Over 10 months ago, I hit my bottom.
The very depths of a bottom that I didn't know existed on this earth.
Alcohol, pain pills, and heavy anti-depressants pulled me into the throws of despair beyond words, recognition, and rational thoughts.
I wanted memories to be wiped away.
I wanted pain to go away.
Yet, the numbing mechanisms only exasperated the memories and the pain.
I am so grateful for those who not only noticed that I had reached my bottom, but who offered a hand, a sound voice, comfort, and provisions for a way through the memories and the pain.

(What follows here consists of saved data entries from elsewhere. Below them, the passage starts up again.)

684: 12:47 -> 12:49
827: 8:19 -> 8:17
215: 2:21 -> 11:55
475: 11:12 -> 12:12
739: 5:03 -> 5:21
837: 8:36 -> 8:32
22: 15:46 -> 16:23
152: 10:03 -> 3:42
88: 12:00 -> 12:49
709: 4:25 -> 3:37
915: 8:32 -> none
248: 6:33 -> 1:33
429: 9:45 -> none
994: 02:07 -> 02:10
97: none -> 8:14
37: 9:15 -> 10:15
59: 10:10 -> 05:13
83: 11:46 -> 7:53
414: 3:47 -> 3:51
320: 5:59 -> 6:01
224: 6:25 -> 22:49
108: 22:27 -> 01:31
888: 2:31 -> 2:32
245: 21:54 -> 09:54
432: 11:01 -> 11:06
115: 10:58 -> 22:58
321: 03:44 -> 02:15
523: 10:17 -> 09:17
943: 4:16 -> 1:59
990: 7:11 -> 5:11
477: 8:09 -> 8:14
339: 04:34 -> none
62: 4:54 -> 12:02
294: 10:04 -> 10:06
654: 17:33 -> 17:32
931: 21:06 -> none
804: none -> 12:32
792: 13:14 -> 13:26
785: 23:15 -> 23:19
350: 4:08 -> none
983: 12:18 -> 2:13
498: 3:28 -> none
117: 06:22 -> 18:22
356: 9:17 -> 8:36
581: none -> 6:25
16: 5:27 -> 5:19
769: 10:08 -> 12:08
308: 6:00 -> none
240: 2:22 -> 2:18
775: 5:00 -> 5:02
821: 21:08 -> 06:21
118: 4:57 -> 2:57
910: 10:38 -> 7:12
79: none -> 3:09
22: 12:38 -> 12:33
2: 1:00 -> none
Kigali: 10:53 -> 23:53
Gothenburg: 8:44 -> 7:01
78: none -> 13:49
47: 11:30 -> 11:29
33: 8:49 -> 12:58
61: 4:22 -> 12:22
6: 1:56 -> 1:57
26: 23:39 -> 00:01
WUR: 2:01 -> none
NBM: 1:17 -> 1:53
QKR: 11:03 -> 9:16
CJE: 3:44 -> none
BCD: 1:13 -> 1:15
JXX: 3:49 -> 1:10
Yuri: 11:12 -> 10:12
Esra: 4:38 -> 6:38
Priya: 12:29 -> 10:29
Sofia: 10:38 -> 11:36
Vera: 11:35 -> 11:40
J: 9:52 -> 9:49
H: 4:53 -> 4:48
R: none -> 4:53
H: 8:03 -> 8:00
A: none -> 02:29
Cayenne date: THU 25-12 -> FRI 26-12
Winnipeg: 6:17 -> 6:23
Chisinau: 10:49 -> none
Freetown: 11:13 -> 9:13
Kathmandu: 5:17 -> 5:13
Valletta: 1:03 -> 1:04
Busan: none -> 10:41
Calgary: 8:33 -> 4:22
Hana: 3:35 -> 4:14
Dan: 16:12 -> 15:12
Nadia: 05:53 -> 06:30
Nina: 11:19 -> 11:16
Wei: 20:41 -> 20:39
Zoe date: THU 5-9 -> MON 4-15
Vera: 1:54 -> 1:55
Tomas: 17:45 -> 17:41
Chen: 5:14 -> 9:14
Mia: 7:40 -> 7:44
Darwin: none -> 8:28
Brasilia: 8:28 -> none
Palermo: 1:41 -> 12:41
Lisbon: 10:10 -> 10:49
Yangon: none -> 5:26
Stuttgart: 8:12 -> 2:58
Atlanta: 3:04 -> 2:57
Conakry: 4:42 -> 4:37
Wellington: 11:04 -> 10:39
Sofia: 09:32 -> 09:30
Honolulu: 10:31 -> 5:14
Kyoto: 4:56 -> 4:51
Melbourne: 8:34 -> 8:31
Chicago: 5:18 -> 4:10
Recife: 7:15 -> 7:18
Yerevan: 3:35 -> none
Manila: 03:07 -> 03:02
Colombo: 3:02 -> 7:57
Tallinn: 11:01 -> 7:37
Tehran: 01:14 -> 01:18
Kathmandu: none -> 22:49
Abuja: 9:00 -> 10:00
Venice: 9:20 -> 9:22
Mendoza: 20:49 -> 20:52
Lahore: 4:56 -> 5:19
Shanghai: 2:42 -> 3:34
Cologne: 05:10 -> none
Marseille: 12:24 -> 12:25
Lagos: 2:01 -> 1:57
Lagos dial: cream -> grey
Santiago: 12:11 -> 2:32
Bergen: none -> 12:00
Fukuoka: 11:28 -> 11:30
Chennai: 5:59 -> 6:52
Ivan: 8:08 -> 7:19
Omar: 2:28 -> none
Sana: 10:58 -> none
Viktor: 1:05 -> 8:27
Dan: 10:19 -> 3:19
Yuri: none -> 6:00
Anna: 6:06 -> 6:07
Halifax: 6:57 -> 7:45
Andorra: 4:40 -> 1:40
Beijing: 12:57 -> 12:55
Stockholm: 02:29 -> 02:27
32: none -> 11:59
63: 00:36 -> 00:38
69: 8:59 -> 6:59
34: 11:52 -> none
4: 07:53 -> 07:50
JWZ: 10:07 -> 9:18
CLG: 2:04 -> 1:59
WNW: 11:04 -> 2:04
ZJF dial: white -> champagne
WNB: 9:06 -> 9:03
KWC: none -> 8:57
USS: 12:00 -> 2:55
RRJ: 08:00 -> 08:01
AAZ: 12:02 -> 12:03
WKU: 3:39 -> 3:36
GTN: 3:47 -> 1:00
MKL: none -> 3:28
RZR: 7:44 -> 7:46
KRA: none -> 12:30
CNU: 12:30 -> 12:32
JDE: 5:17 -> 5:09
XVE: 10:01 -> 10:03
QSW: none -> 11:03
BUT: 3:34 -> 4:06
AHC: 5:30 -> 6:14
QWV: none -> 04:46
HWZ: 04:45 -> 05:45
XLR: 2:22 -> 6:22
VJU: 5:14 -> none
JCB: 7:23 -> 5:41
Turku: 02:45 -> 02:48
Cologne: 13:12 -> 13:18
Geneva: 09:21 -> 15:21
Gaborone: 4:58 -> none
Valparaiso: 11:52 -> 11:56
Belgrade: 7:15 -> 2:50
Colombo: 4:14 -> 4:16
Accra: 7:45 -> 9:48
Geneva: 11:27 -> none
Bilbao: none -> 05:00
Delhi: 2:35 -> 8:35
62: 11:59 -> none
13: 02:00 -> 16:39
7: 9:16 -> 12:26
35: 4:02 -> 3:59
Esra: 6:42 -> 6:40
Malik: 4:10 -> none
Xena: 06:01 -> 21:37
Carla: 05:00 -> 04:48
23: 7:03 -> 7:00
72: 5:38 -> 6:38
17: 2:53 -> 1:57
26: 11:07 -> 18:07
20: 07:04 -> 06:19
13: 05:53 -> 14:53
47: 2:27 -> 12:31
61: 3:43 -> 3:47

I needed to find a way to stop drinking. Instead of going to a liquor store, I would stop at an ATM and pull the money out that I would have spent at the store. At the time, there was not a complete thought on this process, but true survival instincts. It was the only thing that I could do to keep myself from walking through the doors of a liquor store. I placed the money in a glass vase that I had positioned on my dresser beside my bed.
I needed a daily visual.
I needed a constant reminder.
I began to think through what I wanted to do with the money as the glass vase began to fill. Some of my greatest moments of joys are through travel. I knew that I wanted to save the funds for an adventure.
Each day I would stop at the ATM. Each night I would place the money in the vase. Each new day brought new perspectives. I didn't know where I would go or what the adventure would look like, so I began to ask people and research different areas.
I kept my eyes forward.
I kept my heart open.
I listened to my intuition.
It was not easy.
There were many, many days that I wanted to give up. There were many days that my body would tremble, my insides would ache, and my brain felt as if it would crack open.
One day at the end of a yoga session, my instructor announced that she was planning a retreat to Portugal.
Instantaneously my heart said, " yes, that's it."
I began to pay for the retreat with the money that was in the vase. Eventually, I paid for most of the trip with the money that I would have spent at the liquor store.
I am so grateful.
Beyond grateful.
Grateful for people, for surroundings, for my instincts, and for my journey.
This trip reminded me of my freedom, my intuition, my internal guidance, my spirit, my heart, and my soul.
Although over 10 months sober, there were nights at each resting point on my journey that I wanted to drink a glass of wine. Yet, in the mornings I would wake up with a clearer mind and unimpaired vision.
Each morning reminded me of my newfound freedom, my deep clarifying joy, and my steady beating core.
This expedition helped me capture internal power, salve deep wisdom throughout my veins, and incapsulate crimson nutrients for beautiful memories.
It is the kind of joy a woman feels when she has done something that she feels dogged about, that she feels intense about, something that took risk, something that made her stretch, best herself, and succeed - maybe gracefully, maybe not, but she did it, created the something, the someone, the art, the battle, the moment; her life. That is a woman's natural and instinctive state of being. Wild Woman emanates up through that kind of joy. That sort of situation summons her by name. - Dr. Clarrisa Pinkola Estes
I don't have everything figured out, nor will I ever have everything figured out. One thing that is true for me is that it's "one day at a time" and sometimes "one second at a time".
There are times that life is painful and moments that are heavy. There are painful memories that are stored and will be stored throughout the body. There are also times for brilliant discoveries, for magnificent external and internal views. There are beautiful memories that are stored and will create restoration throughout every branch of the body.